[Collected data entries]
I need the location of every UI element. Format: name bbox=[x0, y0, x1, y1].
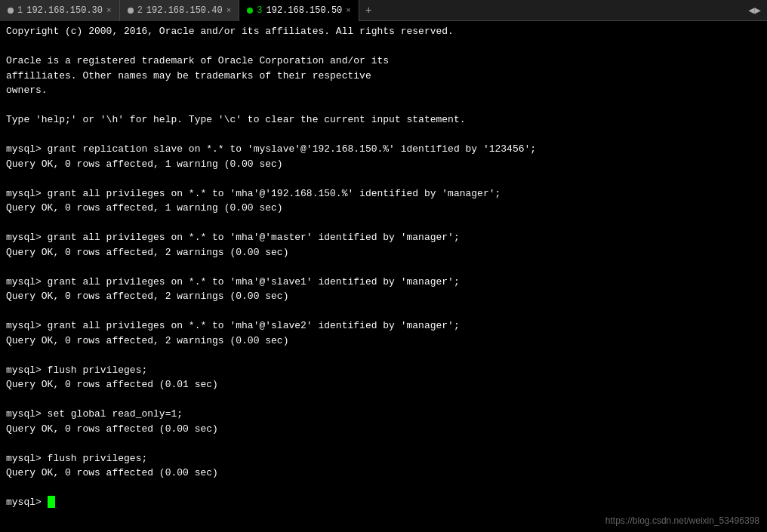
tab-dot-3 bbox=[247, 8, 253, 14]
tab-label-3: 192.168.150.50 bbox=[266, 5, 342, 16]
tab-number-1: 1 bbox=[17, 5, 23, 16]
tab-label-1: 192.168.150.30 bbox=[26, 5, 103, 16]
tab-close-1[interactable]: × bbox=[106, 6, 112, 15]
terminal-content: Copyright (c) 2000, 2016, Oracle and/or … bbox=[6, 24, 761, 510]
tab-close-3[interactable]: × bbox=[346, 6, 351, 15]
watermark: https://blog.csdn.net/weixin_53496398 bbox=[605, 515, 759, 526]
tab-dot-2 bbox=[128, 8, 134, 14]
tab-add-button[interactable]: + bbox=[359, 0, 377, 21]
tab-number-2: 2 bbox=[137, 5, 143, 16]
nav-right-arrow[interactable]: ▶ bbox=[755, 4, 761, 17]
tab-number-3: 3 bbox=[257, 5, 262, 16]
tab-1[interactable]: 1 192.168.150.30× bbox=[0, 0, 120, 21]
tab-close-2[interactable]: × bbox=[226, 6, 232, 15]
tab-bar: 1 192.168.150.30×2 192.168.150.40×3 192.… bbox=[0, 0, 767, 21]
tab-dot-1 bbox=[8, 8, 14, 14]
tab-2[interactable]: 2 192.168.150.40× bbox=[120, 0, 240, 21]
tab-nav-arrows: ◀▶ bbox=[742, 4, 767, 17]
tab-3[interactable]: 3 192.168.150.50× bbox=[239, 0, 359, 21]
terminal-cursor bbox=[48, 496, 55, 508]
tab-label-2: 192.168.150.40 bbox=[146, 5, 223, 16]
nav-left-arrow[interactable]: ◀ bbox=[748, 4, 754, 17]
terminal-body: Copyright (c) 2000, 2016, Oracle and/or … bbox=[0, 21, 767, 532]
--
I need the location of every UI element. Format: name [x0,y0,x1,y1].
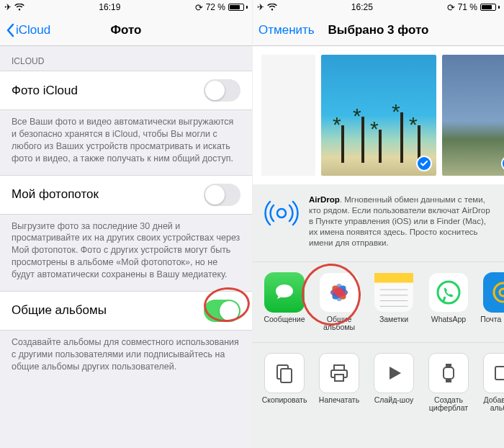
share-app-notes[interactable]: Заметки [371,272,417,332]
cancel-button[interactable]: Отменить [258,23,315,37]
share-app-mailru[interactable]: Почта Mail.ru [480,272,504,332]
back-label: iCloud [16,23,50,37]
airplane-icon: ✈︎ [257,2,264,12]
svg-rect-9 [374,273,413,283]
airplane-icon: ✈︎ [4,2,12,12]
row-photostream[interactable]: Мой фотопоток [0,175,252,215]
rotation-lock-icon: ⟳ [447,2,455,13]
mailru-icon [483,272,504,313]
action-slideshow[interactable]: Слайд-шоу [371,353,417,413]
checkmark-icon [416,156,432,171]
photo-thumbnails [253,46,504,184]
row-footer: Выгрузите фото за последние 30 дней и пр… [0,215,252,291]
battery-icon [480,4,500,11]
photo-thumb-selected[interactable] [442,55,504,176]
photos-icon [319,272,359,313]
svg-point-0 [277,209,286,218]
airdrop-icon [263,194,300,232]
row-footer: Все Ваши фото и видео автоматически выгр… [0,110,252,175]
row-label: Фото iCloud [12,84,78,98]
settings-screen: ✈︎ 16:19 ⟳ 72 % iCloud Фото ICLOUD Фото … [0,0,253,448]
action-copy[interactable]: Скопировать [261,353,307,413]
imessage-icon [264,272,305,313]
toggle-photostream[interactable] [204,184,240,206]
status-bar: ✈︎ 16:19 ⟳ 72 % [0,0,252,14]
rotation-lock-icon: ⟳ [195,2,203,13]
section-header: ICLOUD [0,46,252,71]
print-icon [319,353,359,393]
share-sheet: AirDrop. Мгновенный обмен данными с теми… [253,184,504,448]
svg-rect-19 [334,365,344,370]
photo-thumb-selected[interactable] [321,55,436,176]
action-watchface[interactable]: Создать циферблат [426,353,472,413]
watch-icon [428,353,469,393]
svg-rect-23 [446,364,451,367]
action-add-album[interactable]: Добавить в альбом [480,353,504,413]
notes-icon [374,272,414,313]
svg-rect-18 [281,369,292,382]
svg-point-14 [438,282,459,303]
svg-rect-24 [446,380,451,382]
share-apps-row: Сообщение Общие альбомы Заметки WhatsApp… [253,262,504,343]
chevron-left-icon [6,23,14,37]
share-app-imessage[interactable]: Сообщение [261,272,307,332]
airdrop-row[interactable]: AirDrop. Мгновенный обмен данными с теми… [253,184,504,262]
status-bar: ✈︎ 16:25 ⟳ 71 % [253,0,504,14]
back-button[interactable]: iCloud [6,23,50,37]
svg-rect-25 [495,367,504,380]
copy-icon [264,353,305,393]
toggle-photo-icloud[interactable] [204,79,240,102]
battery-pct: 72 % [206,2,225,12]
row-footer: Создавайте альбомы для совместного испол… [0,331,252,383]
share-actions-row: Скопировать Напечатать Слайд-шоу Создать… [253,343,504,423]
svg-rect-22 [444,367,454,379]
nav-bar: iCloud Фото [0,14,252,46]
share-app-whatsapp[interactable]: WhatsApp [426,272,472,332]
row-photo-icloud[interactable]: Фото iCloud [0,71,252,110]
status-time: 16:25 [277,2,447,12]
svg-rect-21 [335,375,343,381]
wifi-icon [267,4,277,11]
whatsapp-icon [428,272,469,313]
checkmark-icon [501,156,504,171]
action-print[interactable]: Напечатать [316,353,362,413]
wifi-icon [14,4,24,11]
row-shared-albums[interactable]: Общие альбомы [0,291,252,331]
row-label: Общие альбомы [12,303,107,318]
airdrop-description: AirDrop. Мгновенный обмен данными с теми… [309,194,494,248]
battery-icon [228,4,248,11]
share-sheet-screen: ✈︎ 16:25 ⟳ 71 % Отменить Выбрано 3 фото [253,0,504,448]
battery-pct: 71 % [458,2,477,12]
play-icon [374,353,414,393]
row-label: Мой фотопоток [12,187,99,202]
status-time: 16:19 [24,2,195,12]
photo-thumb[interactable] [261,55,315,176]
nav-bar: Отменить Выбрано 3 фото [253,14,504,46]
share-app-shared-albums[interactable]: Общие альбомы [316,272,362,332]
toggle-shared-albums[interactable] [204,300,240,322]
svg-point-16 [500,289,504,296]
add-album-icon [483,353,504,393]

» EXERCISE: Among the records, find every line holding the word "location" and copy it.

» WRITTEN SOLUTION:
I need the location of every UI element. Format: name bbox=[x0, y0, x1, y1].
I need the location of every UI element. Format: name [x0,y0,x1,y1].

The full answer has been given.